会社カードで私物を買ったときは経費にせず、個人負担として処理する!
「会社のお金で個人の買い物をしてしまった...」 経営者なら一度は経験があるのではないでしょうか? 銀行口座に記録が残ってしまった、会社には関係ないし恥ずかしい...返品しないとダメ?もしかして脱税!? などと焦ってしまいますよね。

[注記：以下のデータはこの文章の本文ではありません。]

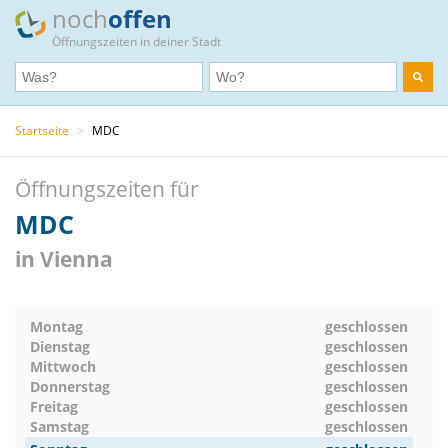
noch
offen
Öffnungszeiten in deiner Stadt
Startseite
>
MDC
Öffnungszeiten für
MDC
in Vienna
Montag
geschlossen
Dienstag
geschlossen
Mittwoch
geschlossen
Donnerstag
geschlossen
Freitag
geschlossen
Samstag
geschlossen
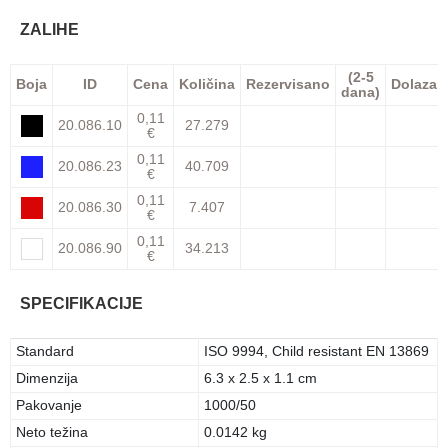
ZALIHE
(2-5
Boja
ID
Cena
Količina
Rezervisano
Dolazak
dana)
0,11
20.086.10
27.279
€
0,11
20.086.23
40.709
€
0,11
20.086.30
7.407
€
0,11
20.086.90
34.213
€
SPECIFIKACIJE
Standard
ISO 9994, Child resistant EN 13869
Dimenzija
6.3 x 2.5 x 1.1 cm
Pakovanje
1000/50
Neto težina
0.0142 kg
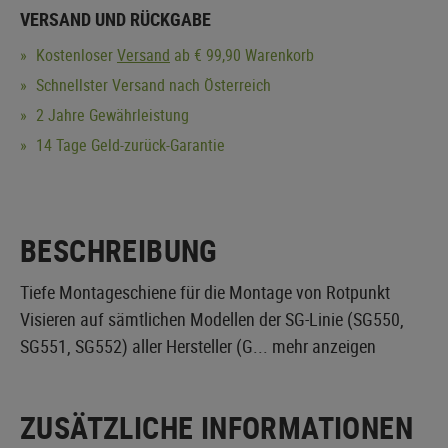
VERSAND UND RÜCKGABE
Kostenloser
Versand
ab € 99,90 Warenkorb
Schnellster Versand nach Österreich
2 Jahre Gewährleistung
14 Tage Geld-zurück-Garantie
BESCHREIBUNG
Tiefe Montageschiene für die Montage von Rotpunkt
Visieren auf sämtlichen Modellen der SG-Linie (SG550,
SG551, SG552) aller Hersteller (G...
mehr anzeigen
ZUSÄTZLICHE INFORMATIONEN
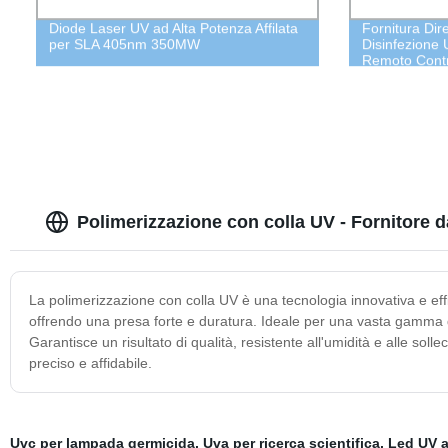
Diode Laser UV ad Alta Potenza Affilata
Fornitura Dire
per SLA 405nm 350MW
Disinfezione 
Remoto Contr
Purificatore 
Polimerizzazione con colla UV - Fornitore d
La polimerizzazione con colla UV è una tecnologia innovativa e eff
offrendo una presa forte e duratura. Ideale per una vasta gamma di a
Garantisce un risultato di qualità, resistente all'umidità e alle sol
preciso e affidabile.
Uvc per lampada germicida
,
Uva per ricerca scientifica
,
Led UV a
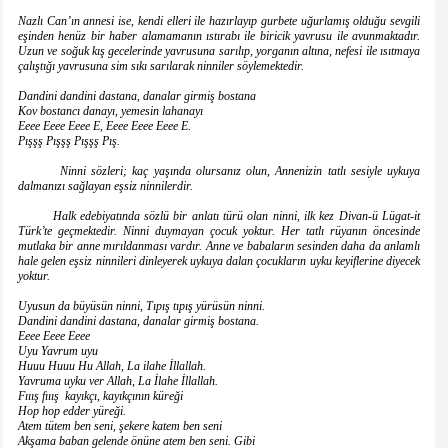
Nazlı Can’ın annesi ise, kendi elleri ile hazırlayıp gurbete uğurlamış olduğu sevgili
eşinden henüz bir haber alamamanın ıstırabı ile biricik yavrusu ile avunmaktadır.
Uzun ve soğuk kış gecelerinde yavrusuna sarılıp, yorganın altına, nefesi ile ısıtmaya
çalıştığı yavrusuna sim sıkı sarılarak ninniler söylemektedir.
Dandini dandini dastana, danalar girmiş bostana
Kov bostancı danayı, yemesin lahanayı
Eeee Eeee Eeee E, Eeee Eeee Eeee E.
Pışşş Pışşş Pışşş Pış.
Ninni sözleri; kaç yaşında olursanız olun, Annenizin tatlı sesiyle uykuya
dalmanızı sağlayan eşsiz ninnilerdir.
Halk edebiyatında sözlü bir anlatı türü olan ninni, ilk kez Divan-ü Lügat-it
Türk’te geçmektedir. Ninni duymayan çocuk yoktur. Her tatlı rüyanın öncesinde
mutlaka bir anne mırıldanması vardır. Anne ve babaların sesinden daha da anlamlı
hale gelen eşsiz ninnileri dinleyerek uykuya dalan çocukların uyku keyiflerine diyecek
yoktur.
Uyusun da büyüsün ninni, Tıpış tıpış yürüsün ninni.
Dandini dandini dastana, danalar girmiş bostana.
Eeee Eeee Eeee
Uyu Yavrum uyu
Huuu Huuu Hu Allah, La ilahe İllallah.
Yavruma uyku ver Allah, La İlahe İllallah.
Fııış fııış kayıkçı, kayıkçının küreği
Hop hop edder yüreği.
Atem tütem ben seni, şekere katem ben seni
Akşama baban gelende önüne atem ben seni. Gibi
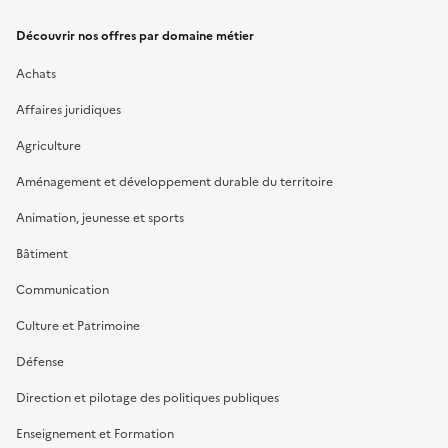
Découvrir nos offres par domaine métier
Achats
Affaires juridiques
Agriculture
Aménagement et développement durable du territoire
Animation, jeunesse et sports
Bâtiment
Communication
Culture et Patrimoine
Défense
Direction et pilotage des politiques publiques
Enseignement et Formation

(私も過去に何度か経験があります笑)
結論から言うと、処理は意外とシンプルです。
その支出は経費に入れず、個人が会社へ返す前提で処理が必要です。
会社カードで決済された時点で会社のお金が動くので、経理上は放置できません。
ただし、事業に関係ない私物なら経費計上はNGです。
実務では、次のどちらかで処理するのが一般的です。
- 従業員の私物購入:
立替金などで個人負担として処理 - 役員の私物購入:
役員貸付金で処理
ここを最初に分けておくと、後の修正がかなりラクになります。
ミスが起きたときの実務手順
ミスが起こった際は、この順番で処理を進めればOKです。
1. まず利用内容を確定する
- いつ使ったか
- 何を買ったか
- いくらか
- 誰の私物か
ここが曖昧だと、あとで精算が止まります。
カード明細とレシート、EC購入履歴を先にそろえましょう。
2. 経費に入れていたら、個人負担の科目へ振り替える
すでに消耗品費や会議費で計上してしまった場合は、そのままにしません。
- 従業員分なら
立替金へ振替 - 役員分なら
役員貸付金へ振替
要するに、会社の費用ではなく、個人への債権に直すイメージです。
3. 本人から返金を受けて精算を閉じる
- 振込で返してもらう
- 給与で調整する(社内ルールに沿って実施)
返金が確認できたら、立てた債権を消し込みます。
ここまで終わって、はじめて処理が完了です。
仕訳の考え方は「発生」「引落」「返金」の3つをチェック!
厳密な勘定科目は会社ルールや会計方針で変わるので、最終判断は税理士・会計士に確認してください。
そのうえで、基本の流れは次のとおりです。
カード利用時(私物と判明している場合)
- 借方: 立替金(または役員貸付金)
- 貸方: 未払金(カード)
カード引落時
- 借方: 未払金(カード)
- 貸方: 普通預金
本人返金時
- 借方: 普通預金(または現金)
- 貸方: 立替金(または役員貸付金)
すでに経費計上済みなら、経費科目から 立替金 / 役員貸付金 への振替仕訳を追加します。
役員貸付金は放置しない方がいい
役員貸付金で処理する場合、残したままにしないことが重要です。
- 返金されない状態が続く
- 長期間残高が残る
こうなると、税務上の指摘につながることがあります。
実務では、
できるだけ早めに返金して精算を閉じる
ここまでセットで考えておくと安全です。
会社カードの私物利用は後から分かることが多い
少額だから大丈夫、という認識でそのままにしてしまうケースもあります。
ただ実際には、
- カード明細
- 領収書
- 税務調査時の確認
こういったタイミングでズレが見えます。
特に、
- 内容が説明できない
- 私用と業務の区別が曖昧
この状態は指摘されやすくなります。
早めに処理しておく方が結果的に楽です。
すぐに気づきやすい運用体制を作っておく
ミスをしないよう注意することは大事ですが、それでもミス自体を完全に0にすることはできません。
なので、起きたときにすぐ申告できる仕組みを作っておくのも重要です。
- どの支払いだったのか
- なぜ起きたのか
- どう処理したのか
これがすぐ分かる状態にしておきましょう。
領収書や請求書がバラバラだと、原因の特定や修正に時間がかかります。
こうしたズレにすぐ気づけるようにするためにも、証憑をきちんと管理しておくと安心です。
領収書をクラウド上でまとめて管理するなら、ガガガ決算 を使うと、あとから確認しやすくなりおすすめです!
結論:私物決済は経費にしない。個人負担に直して返金まで終わらせる
大事なのは、
会社カードで私物を買ったら、経費ではなく個人負担として処理し、返金確認まで必ず終える。
この流れを社内で統一しておけば、ミスが起きても経理を落ち着いて対応できます。
よくある質問
Q. 少額ならそのまま経費にしてもいいですか?
A. 金額の大小より、事業との関係で判断します。私物であれば少額でも経費計上は避け、個人負担として処理するのが安全です。
Q. 返金が翌月になっても問題ないですか?
A. 返金が翌月になること自体はあります。その場合でも、当月時点で個人負担の科目に振り替え、未精算残高が分かる状態にしておくことが重要です。
Q. 役員と従業員で科目を分けるべきですか?
A. 実務上は分けておくほうが管理しやすいです。役員は 役員貸付金、従業員は 立替金 など、社内ルールを統一して運用してください。